Inside ChatGPT: The fastest growing product in history | Nick Turley (Head of ChatGPT at OpenAI)
How a Hackathon Sparked the Most Influential AI Product
Nick Turley, head of ChatGPT at OpenAI, walks through a candid origin story and an operational playbook that turned a research demo into a product used by hundreds of millions. What began as a volunteer hackathon project—originally called “chat with GPT‑3.5”—morphed into ChatGPT after a rapid, ten‑day push to ship and a fortuitous tweet. Turley describes the surprising mix of engineering improvisation, user feedback loops from public launch, and iterative model improvements that created one of the fastest rising consumer products in history.
GPT-5 feels different: faster, smarter, and more useful
GPT‑5 is presented as a categorical step change: better reasoning and math performance, dramatic improvements in coding and front-end generation, and a more convincing, helpful writing voice with what Turley calls “taste.” He emphasizes the practical improvements—speed, dynamic internal "thinking" when needed, and broader utility across health, education, and developer workflows. Importantly, OpenAI made the frontier model widely available rather than gated, accelerating discovery and adoption.
Design Philosophy: Ship Fast, Learn Faster
Turley repeats a core belief: in AI, you cannot know what to polish until you ship. The model and the product are one and the same; iterative releases expose real failure cases that benchmarks miss. That approach—rapid prototyping, public feedback, and daily iteration where possible—enabled the team to find emergent use cases and prioritize the right product investments, from search integration to personalization and memory.
Is it maximally accelerated?
A cultural motto at OpenAI asks whether a project is "maximally accelerated"—a forcing question to remove unnecessary blockers and focus on critical path work. Turley clarifies that acceleration is contextual: speed matters for product discovery, but rigorous processes are essential for frontier model safety, red‑teaming, and external review.
From Research Lab to Global Product: Distribution, Retention, and Use Cases
ChatGPT’s early public exposure created viral discovery channels and unpredictable use cases, with TikTok and community threads acting as a large‑scale feedback loop. Turley highlights three retention levers: model improvements tuned to user use cases, new product capabilities like search and personalization, and traditional product reductions in friction such as removing login barriers. The result is unusually strong retention—what he calls a “smiling curve”—where cohorts return and use the product more over time.
Emergent human uses
Beyond productivity, Turley notes surprising adoption in relationship coaching, mental health support, education, and everyday decision making. These high‑stakes applications demand careful model behavior work, connection to trusted external resources, and clear measurement of harms and efficacy.
Culture, Hiring, and Teamcraft
OpenAI’s hybrid research–product culture matters.

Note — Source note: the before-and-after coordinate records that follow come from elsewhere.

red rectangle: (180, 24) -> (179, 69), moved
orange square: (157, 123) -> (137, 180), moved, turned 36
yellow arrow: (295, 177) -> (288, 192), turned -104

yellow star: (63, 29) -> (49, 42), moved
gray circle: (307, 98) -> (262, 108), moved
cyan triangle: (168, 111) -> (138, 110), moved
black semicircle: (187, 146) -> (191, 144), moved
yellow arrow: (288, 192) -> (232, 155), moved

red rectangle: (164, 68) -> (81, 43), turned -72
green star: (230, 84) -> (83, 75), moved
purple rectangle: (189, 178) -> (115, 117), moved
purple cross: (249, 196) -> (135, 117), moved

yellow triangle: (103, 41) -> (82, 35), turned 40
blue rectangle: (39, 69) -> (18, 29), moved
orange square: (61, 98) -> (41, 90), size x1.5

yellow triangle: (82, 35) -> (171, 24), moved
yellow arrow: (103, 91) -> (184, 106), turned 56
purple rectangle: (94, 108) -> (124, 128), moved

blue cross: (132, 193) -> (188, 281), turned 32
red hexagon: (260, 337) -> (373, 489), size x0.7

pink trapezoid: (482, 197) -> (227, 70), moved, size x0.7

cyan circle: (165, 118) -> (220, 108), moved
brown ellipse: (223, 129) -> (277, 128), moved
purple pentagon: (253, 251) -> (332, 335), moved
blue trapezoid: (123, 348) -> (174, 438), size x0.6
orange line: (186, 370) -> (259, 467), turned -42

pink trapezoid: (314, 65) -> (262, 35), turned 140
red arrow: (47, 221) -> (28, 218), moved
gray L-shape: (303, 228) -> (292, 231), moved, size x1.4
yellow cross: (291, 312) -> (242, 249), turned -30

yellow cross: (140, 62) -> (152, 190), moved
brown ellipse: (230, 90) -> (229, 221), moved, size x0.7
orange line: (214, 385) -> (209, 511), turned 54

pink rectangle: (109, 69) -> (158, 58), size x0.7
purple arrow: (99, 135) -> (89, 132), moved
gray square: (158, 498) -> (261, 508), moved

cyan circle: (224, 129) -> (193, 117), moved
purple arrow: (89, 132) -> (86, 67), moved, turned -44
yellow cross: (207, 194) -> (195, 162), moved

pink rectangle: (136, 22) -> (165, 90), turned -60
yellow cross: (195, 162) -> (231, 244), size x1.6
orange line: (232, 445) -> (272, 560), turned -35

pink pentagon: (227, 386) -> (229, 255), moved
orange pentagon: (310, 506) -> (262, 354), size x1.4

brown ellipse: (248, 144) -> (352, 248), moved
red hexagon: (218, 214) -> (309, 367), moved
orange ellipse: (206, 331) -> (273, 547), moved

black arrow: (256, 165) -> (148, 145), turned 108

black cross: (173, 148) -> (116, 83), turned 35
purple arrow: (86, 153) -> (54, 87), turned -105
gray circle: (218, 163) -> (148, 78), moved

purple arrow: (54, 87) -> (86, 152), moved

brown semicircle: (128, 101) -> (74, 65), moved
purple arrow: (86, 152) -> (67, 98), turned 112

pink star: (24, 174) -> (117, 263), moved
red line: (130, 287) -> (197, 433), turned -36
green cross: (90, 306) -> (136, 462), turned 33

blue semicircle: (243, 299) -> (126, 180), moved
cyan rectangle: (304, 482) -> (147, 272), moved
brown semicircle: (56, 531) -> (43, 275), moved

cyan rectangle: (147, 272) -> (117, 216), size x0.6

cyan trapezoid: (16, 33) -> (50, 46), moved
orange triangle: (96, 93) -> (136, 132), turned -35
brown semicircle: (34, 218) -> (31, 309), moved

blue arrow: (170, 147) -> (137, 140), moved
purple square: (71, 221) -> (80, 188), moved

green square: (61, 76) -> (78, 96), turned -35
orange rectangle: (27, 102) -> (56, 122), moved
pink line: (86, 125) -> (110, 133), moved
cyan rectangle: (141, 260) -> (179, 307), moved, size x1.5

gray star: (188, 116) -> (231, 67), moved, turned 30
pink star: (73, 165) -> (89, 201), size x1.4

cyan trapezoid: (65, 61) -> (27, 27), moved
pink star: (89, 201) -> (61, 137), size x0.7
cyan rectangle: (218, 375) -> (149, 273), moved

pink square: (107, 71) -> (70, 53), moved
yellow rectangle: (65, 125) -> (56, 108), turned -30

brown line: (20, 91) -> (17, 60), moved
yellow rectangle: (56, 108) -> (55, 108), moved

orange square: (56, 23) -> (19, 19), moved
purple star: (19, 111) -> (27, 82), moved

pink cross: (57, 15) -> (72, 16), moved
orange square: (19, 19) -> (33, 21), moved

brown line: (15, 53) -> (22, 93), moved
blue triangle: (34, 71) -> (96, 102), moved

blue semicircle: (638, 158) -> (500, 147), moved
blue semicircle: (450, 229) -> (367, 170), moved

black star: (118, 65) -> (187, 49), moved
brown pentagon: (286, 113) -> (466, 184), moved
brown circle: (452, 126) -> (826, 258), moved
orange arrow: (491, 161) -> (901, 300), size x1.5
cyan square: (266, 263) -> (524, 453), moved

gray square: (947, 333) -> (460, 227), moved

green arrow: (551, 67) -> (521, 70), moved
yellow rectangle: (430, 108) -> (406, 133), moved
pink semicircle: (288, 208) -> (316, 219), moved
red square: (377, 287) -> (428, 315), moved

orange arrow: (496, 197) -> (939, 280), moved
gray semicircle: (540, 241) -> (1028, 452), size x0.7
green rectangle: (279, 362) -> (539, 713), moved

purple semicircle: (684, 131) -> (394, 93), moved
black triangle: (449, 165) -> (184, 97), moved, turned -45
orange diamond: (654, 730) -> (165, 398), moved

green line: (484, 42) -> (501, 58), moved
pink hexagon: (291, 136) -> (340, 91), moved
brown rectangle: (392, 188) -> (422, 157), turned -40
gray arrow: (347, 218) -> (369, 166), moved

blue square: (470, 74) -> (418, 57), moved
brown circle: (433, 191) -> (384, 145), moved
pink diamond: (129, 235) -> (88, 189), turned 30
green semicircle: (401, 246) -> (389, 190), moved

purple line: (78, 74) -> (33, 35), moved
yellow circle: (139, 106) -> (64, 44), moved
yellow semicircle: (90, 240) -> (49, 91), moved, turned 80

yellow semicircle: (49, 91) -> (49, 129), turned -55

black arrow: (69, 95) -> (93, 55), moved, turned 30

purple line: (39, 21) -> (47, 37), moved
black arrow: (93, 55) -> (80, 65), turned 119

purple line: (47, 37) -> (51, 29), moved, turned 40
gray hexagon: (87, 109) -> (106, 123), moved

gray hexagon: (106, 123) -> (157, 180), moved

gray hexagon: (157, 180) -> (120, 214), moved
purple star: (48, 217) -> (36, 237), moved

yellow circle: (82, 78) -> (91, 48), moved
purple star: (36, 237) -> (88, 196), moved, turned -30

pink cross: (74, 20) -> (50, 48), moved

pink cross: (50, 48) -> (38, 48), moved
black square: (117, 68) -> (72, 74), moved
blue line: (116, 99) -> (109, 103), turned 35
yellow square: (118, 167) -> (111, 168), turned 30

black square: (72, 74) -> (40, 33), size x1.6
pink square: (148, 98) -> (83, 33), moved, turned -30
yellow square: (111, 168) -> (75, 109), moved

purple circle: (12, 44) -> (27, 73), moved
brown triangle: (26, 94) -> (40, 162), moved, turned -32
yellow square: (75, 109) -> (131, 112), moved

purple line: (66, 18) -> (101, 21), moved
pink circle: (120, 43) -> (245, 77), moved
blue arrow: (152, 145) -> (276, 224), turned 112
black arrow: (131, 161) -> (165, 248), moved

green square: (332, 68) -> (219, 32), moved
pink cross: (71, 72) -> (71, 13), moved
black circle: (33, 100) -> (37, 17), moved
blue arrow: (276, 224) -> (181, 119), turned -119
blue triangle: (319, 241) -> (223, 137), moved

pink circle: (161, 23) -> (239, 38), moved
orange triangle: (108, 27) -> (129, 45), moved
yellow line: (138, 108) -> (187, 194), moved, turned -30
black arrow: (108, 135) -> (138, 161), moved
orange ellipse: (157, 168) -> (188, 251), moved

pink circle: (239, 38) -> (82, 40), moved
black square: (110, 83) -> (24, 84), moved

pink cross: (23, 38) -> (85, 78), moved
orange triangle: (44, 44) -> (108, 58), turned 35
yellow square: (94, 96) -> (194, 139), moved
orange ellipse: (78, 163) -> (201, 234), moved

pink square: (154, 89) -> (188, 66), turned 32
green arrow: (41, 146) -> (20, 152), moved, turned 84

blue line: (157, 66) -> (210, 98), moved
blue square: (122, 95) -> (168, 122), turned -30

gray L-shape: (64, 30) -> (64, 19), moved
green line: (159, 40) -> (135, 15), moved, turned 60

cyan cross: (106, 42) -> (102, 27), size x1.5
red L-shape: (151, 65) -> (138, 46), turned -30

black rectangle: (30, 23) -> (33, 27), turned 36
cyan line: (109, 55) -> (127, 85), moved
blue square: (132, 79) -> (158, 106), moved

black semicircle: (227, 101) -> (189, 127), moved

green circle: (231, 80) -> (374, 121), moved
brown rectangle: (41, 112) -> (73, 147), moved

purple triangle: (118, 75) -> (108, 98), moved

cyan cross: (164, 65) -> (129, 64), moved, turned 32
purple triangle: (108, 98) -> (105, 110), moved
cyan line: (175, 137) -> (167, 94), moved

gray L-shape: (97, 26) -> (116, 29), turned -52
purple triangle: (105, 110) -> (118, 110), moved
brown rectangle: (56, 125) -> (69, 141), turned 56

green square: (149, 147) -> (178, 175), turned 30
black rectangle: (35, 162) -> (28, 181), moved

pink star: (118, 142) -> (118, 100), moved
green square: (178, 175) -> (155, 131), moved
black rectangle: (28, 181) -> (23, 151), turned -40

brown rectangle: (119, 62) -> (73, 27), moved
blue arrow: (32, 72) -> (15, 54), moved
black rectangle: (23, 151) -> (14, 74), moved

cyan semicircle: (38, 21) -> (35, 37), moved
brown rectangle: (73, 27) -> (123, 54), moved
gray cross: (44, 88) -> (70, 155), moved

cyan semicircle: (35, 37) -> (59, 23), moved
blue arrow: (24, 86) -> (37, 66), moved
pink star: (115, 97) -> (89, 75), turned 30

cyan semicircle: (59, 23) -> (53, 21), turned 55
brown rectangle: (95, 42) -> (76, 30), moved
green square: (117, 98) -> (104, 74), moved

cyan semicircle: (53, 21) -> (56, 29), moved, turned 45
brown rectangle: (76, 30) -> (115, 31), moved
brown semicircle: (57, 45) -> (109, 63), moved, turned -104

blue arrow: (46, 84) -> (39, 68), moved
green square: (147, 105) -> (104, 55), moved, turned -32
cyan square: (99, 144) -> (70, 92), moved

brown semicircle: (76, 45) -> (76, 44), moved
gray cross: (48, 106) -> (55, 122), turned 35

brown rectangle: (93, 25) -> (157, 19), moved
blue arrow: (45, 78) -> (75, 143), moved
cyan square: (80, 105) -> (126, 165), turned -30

Turley credits interdisciplinary collaboration, hiring for curiosity, and small high‑leverage teams as keys to keeping velocity and product quality. He also explains how product managers increasingly need to write evals—explicit, testable success criteria—to communicate real‑world objectives to research teams.
Where this is headed
Turley envisions moving beyond chat as the primary interface: natural language endures, but the future likely includes AI that can render interfaces, take actions, and build long‑term relationships with users through memory and widened action spaces. This would shift ChatGPT from a conversational shell to a personal AI that helps manage goals across work and life.
In summary, the conversation maps a pragmatic path through technological breakthroughs, public experimentation, and product craft: launch quickly to surface real problems, invest in model behavior and safety, and design for long‑term relationships rather than one‑off interactions. The story is part origin myth, part operational manual for building products on frontier models and for stewarding capabilities as they scale to billions of people.
Key points
- GPT-5 offers faster responses, improved reasoning, and stronger coding performance.
- ChatGPT began as a hackathon prototype and was shipped publicly within ten days.
- OpenAI treats the model as the product, iterating on behavior and utility continuously.
- Retention improved via model upgrades, search integration, and personalization features.
- The team uses a cultural lens: "is it maximally accelerated?" to cut blockers.
- Safety processes and red‑teaming are separated from day-to-day product velocity.
- GPTs and enterprise integrations enable bespoke business workflows and secure deployments.